Jean-Luc De Meyer a désormais la tête rasée, lui aussi, et un peu aminci. Il reste globalement en léger retrait par rapport à Richard, sa voix si typique et déjà assez étouffée naturellement étant un peu moins audible que jadis. Mais il était là, il danse, il chante derrière ses lunettes noires et fait la pose sur l'incontournable "Funkadhafi" restitué avec fidélité. Sur la base EBM classique, le groupe recourt toujours à fond aux réverbérations, effet simple mais tiré à son maximum. Certains morceaux étaient aussi bien réarrangés. Richard prenait parfois des percussions électroniques aux côtés de Tim Kroker, le batteur live qui reste indéboulonnable malgré son rôle limité à doubler la boîte à rythmes et les critiques constantes que cela amène de la part de certains fans issus des clubs. Patrick Codenys occupait l'autre côté de la scène avec ses claviers et ordinateurs pour gérer les programmations, lui aussi sous lunettes noires parfaitement inutiles et le crâne enserré dans son gros casque. Dans une salle un peu plus petite que les autres fois, je profitais mieux et d'ailleurs tout le public autour était bien à fond, ça se chamaillait même un instant avant que Richard ne tonne d'un Brusselaire viril ("On est là pour se marrer, pas pour se frapper !"). Régulièrement, un fan torse poil montait sur le côté de la scène et faisait quelques pompes le dos droit avant de se replonger, impassible, dans le premier rang… plus EBM, tu meurs !

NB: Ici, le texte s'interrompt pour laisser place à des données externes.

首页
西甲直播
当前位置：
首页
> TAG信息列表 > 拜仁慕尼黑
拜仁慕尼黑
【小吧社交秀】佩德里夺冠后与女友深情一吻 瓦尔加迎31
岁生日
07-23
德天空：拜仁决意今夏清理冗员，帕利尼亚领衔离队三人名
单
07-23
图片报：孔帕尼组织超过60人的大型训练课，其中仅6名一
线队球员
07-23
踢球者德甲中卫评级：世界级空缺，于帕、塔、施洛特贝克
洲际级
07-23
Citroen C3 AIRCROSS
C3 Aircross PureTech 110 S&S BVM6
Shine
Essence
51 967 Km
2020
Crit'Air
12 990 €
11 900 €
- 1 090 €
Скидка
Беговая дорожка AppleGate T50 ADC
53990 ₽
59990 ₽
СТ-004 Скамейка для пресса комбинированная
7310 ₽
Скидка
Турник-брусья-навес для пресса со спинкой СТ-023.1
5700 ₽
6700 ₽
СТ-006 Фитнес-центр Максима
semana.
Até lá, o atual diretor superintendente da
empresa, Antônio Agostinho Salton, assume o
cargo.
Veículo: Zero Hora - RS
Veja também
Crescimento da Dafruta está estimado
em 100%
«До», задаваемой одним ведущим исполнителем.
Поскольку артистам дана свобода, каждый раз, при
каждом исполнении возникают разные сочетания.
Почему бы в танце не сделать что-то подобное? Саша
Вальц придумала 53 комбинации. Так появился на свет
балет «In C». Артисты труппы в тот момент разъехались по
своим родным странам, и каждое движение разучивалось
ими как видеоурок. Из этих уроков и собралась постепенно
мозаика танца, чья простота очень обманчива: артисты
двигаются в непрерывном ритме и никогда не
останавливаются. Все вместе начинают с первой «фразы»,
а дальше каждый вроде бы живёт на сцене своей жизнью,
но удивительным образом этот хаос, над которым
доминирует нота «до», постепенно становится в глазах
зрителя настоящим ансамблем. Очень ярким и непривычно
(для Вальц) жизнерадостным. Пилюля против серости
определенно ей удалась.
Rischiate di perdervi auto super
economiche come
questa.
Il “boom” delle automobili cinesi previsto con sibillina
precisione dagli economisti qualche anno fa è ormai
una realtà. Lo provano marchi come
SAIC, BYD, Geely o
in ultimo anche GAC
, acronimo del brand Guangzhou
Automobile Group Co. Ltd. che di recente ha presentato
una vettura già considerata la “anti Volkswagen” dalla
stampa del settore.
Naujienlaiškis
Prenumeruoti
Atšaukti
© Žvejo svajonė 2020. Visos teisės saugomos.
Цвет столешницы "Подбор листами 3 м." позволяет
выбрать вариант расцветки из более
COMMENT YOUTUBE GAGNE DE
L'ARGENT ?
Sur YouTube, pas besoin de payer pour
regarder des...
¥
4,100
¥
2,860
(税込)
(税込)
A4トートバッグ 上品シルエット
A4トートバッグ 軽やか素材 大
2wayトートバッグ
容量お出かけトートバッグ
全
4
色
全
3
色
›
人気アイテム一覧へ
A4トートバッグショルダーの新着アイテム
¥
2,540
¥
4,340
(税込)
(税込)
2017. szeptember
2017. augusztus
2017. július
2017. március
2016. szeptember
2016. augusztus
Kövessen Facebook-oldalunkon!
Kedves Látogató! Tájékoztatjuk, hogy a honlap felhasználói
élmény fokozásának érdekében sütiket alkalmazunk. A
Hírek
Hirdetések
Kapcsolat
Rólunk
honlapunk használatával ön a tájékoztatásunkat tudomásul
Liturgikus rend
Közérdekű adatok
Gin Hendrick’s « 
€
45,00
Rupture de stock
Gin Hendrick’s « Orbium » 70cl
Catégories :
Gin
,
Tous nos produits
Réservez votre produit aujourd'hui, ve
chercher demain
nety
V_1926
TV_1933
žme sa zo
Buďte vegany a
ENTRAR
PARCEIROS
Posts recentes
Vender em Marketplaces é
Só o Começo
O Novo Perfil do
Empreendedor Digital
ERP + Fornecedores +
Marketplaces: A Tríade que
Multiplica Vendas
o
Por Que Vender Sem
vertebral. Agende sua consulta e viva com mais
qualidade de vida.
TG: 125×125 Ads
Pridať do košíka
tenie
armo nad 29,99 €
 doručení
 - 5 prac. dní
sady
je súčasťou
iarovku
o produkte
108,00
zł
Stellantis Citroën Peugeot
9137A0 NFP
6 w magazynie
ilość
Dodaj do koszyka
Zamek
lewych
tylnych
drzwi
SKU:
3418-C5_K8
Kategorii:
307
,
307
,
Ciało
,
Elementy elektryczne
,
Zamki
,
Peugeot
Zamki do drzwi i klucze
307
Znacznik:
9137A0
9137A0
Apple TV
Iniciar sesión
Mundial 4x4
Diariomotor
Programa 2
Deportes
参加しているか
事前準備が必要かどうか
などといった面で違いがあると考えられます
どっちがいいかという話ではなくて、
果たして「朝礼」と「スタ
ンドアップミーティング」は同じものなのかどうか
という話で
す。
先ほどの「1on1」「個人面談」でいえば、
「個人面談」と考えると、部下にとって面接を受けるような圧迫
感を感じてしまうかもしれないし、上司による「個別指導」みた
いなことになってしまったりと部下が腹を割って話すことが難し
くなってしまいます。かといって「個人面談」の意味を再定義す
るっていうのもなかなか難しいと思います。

Pendant que la setlist oscillait entre tubes, raretés exhumées et compos originales (trois au total), on pouvait aussi s'intéresser aux projections, le groupe ayant toujours travaillé cet aspect également. Des extraits de foules de fans, un clip énigmatique sur la banquise avec ours blanc et esquimaude, des cimetières désertiques, et bien sûr beaucoup de ruines industrielles abandonnées dans des lieux isolés. Un clip extrait d'un film historique Japonais (peut-être "Ran") offrait un décalage intéressant. On passa plus tard à des images de synthèse non figuratives plus classiques. Dans tout ça, seul "Commando Mix" resservit une énième fois comme titre plus lent, malgré la tension qu'il maintient… et ce fut le seul. Toute la discographie antérieure à 1991 resta ignorée mais j'ai trouvé le troisième titre inédit particulièrement bon, ce choix se justifie et il faut espérer que ces nouveautés sortiront un jour, au moins en mini. "Headhunter" surexcita tout le monde avec sa chorégraphie digitale reprise à l'unisson. Qu'il est bon d'être en sueur ! Richard était increvable, sautillant et dansant parfois dans des positions pour le moins originales avec une complicité certaine envers les vieux fans. Après des remerciements un peu plus appuyés, le quartet se retira quelques instants avant d'accorder un rappel introduisant un peu de guitare samplée avec "Agressiva" et pour achever une heure vingt de bonheur l'indispensable et ironique "Welcome to Paradise". Sous les acclamations, Richard recycla une vieille blague de Louis de Funès dans la Grande Vadrouille pour nous chambrer tendrement sur la qualité de notre participation, tandis qu'on déclamait dans un coin une déclaration d'amour enflammée envers le combo. Puis "Tata Yoyo" fut déversée par la sono pour nous inviter à dégager (au moins y'avait du sens, Annie Cordy étant leur compatriote). C'est du Belge !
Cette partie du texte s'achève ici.